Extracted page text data
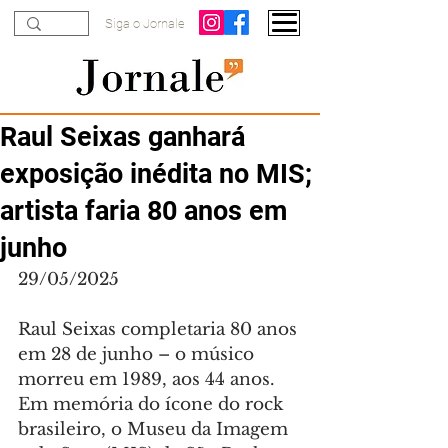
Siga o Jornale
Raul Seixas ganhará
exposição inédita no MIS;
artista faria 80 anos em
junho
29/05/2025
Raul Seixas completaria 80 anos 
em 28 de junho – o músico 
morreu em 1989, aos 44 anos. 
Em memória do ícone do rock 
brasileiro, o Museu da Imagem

--

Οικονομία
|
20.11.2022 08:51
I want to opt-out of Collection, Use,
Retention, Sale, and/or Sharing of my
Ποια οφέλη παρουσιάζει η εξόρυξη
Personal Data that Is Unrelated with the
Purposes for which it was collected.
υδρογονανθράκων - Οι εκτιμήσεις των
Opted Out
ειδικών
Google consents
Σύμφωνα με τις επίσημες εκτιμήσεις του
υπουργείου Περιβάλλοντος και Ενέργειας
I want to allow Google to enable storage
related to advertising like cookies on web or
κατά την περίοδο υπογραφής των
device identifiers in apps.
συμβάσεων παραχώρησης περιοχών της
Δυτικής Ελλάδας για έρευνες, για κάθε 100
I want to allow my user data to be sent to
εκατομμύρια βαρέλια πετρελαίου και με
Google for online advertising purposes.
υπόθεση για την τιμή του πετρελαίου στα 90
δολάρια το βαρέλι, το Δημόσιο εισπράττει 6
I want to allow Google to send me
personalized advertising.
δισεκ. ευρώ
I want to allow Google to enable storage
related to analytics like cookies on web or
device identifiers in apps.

## Directions for this task
There is a line with "υπουργείου Περιβάλλοντος και Ενέργειας" and a line with "I want to allow Google to send me" above. Copy exactly those two lines and all lines between them, with nothing else.

## Problem solution
υπουργείου Περιβάλλοντος και Ενέργειας
I want to allow Google to enable storage
related to advertising like cookies on web or
κατά την περίοδο υπογραφής των
device identifiers in apps.
συμβάσεων παραχώρησης περιοχών της
Δυτικής Ελλάδας για έρευνες, για κάθε 100
I want to allow my user data to be sent to
εκατομμύρια βαρέλια πετρελαίου και με
Google for online advertising purposes.
υπόθεση για την τιμή του πετρελαίου στα 90
δολάρια το βαρέλι, το Δημόσιο εισπράττει 6
I want to allow Google to send me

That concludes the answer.